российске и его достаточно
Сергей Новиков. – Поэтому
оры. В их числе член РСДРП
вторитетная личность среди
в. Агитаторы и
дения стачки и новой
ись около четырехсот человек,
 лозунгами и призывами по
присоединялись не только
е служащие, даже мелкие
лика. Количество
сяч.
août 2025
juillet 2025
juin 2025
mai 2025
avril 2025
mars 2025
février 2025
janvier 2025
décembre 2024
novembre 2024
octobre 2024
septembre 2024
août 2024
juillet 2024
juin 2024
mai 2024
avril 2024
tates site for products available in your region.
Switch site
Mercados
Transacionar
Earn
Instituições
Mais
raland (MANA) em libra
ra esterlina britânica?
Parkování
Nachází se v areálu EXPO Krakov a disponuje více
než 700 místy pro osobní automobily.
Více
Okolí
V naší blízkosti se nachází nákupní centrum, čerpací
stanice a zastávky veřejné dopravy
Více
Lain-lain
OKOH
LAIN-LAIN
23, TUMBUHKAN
---
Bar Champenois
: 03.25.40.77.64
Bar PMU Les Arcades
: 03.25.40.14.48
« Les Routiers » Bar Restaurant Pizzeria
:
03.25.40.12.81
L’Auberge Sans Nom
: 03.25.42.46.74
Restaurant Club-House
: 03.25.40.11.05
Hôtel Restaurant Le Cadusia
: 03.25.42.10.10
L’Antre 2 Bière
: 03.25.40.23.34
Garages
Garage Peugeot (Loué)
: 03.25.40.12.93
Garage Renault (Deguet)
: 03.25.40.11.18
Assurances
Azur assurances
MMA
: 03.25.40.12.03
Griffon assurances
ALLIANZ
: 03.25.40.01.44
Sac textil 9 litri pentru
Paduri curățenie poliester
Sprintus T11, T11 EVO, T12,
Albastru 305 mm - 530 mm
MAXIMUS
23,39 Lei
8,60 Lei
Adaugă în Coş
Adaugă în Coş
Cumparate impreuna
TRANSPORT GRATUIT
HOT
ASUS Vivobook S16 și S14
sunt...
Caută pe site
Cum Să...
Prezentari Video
==
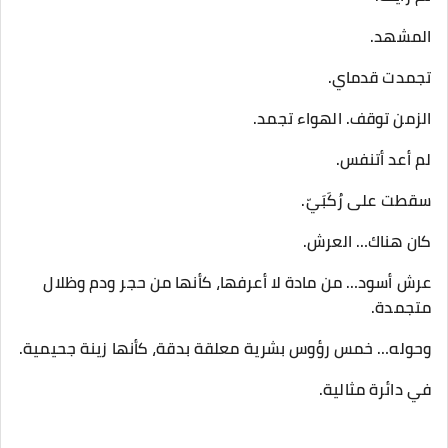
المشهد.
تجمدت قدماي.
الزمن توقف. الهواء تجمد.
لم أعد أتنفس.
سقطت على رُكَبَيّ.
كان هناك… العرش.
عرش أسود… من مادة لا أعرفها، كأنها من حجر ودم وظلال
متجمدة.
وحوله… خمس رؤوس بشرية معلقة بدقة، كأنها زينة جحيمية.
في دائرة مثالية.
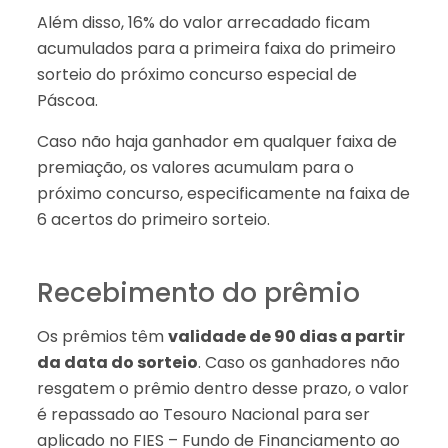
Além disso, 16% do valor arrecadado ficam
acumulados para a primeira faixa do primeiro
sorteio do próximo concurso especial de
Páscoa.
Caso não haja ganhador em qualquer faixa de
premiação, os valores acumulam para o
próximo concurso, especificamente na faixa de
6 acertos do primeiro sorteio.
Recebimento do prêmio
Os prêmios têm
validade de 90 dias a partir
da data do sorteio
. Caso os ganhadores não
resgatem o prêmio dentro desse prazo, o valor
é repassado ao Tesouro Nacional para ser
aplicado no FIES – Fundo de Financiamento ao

PROBLEM TO WORK ON >> Scan the material above for the word "primeiro", and copy every line in which it is found.

YOUR SOLUTION >>
acumulados para a primeira faixa do primeiro
6 acertos do primeiro sorteio.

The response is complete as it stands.